- **Assignment**
Look through the material that follows and show every line with the string "באשדוד".
==========
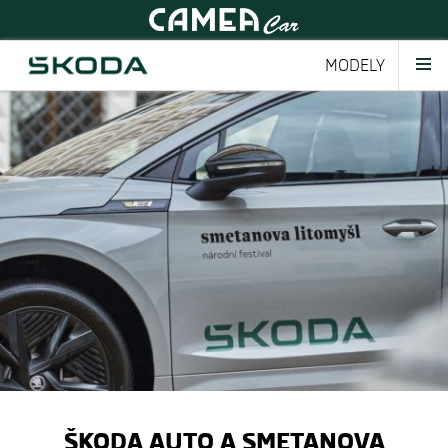
MODELY
ŠKODA AUTO A SMETANOVA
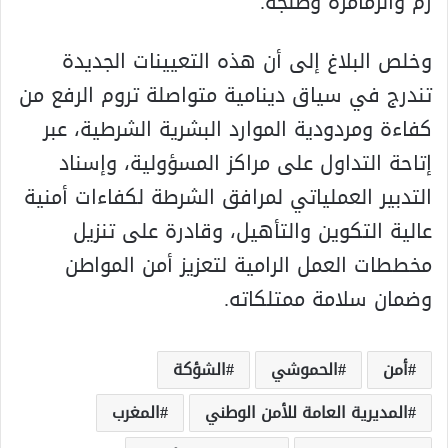
زم والزمامرة وطنجة.
وخلص البلاغ إلى أن هذه التعيينات الجديدة
تندرج في سياق دينامية متواصلة تروم الرفع من
كفاءة ومردودية الموارد البشرية الشرطية، عبر
إتاحة التداول على مراكز المسؤولية، وإسناد
التدبير العملياتي لمرافق الشرطة لكفاءات أمنية
عالية التكوين والتأهيل، وقادرة على تنزيل
مخططات العمل الرامية لتعزيز أمن المواطن
وضمان سلامة ممتلكاته.
أمن
الحموشي
الشؤكة
المديرية العامة للأمن الوطني
المغرب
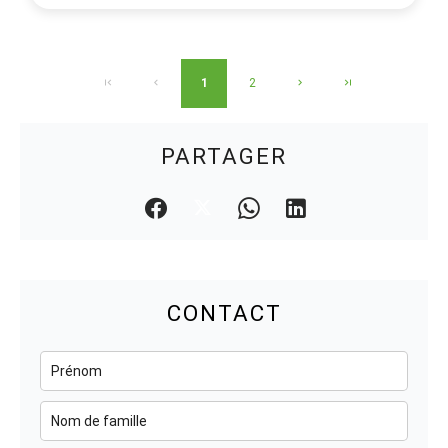
1
2
PARTAGER
CONTACT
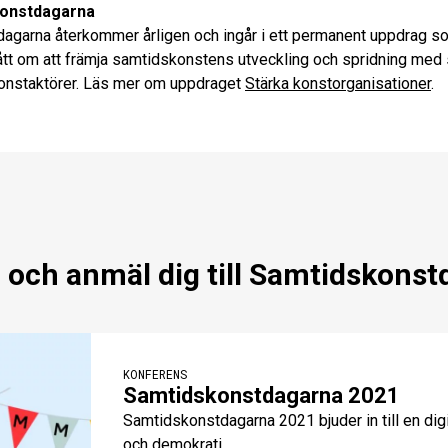
onstdagarna
agarna återkommer årligen och ingår i ett permanent uppdrag s
ått om att främja samtidskonstens utveckling och spridning med 
konstaktörer. Läs mer om uppdraget
Stärka konstorganisationer
.
 och anmäl dig till Samtidskons
KONFERENS
Samtidskonstdagarna 2021
Samtidskonstdagarna 2021 bjuder in till en d
och demokrati.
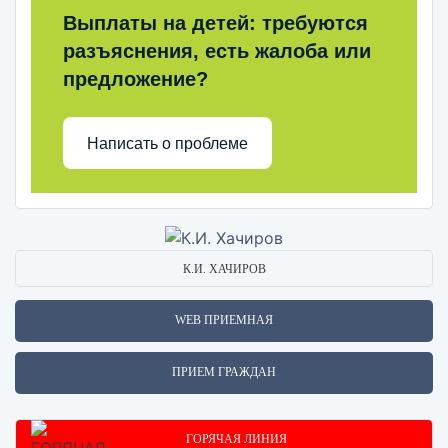
Выплаты на детей: требуются
разъяснения, есть жалоба или
предложение?
Написать о проблеме
К.И. ХАЧИРОВ
WEB ПРИЕМНАЯ
ПРИЕМ ГРАЖДАН
ГОРЯЧАЯ ЛИНИЯ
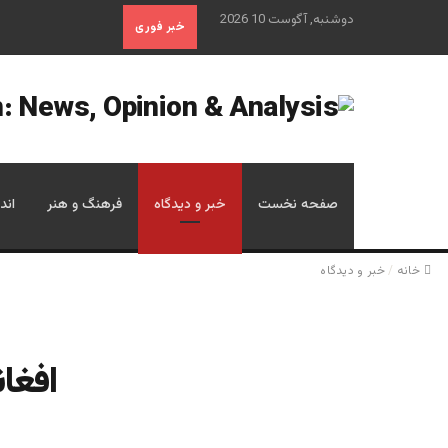
دوشنبه, آگوست 10 2026
خبر فوری
صفحه نخست
خبر و دیدگاه
فرهنگ و هنر
اند
خانه
/
خبر و دیدگاه
افغا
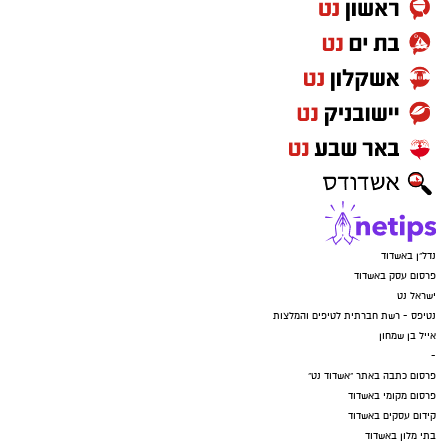
נדל"ן באשדוד
פרסום עסק באשדוד
ישראל נט
נטיפס - רשת חברתית לטיפים והמלצות
אייל בן שמחון
-
פרסום כתבה באתר "אשדוד נט"
פרסום מקומי באשדוד
קידום עסקים באשדוד
בתי מלון באשדוד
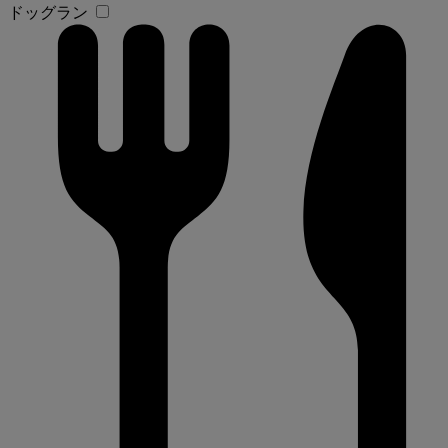
ドッグラン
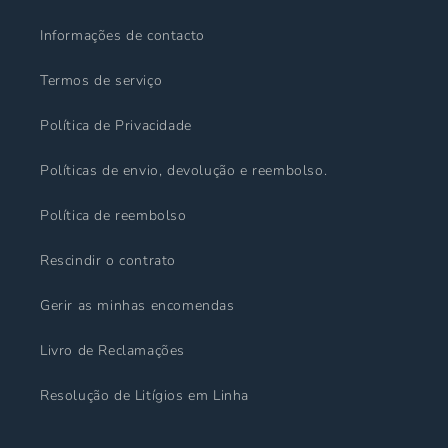
Informações de contacto
Termos de serviço
Política de Privacidade
Políticas de envio, devolução e reembolso.
Política de reembolso
Rescindir o contrato
Gerir as minhas encomendas
Livro de Reclamações
Resolução de Litígios em Linha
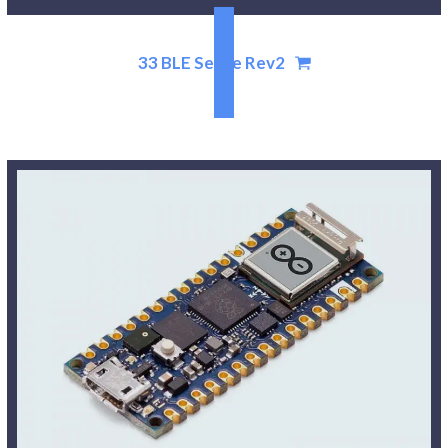
33 BLE Sense Rev2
==========
- **Result of the task**
נדל"ן באשדוד
פרסום עסק באשדוד
פרסום מקומי באשדוד
קידום עסקים באשדוד
בתי מלון באשדוד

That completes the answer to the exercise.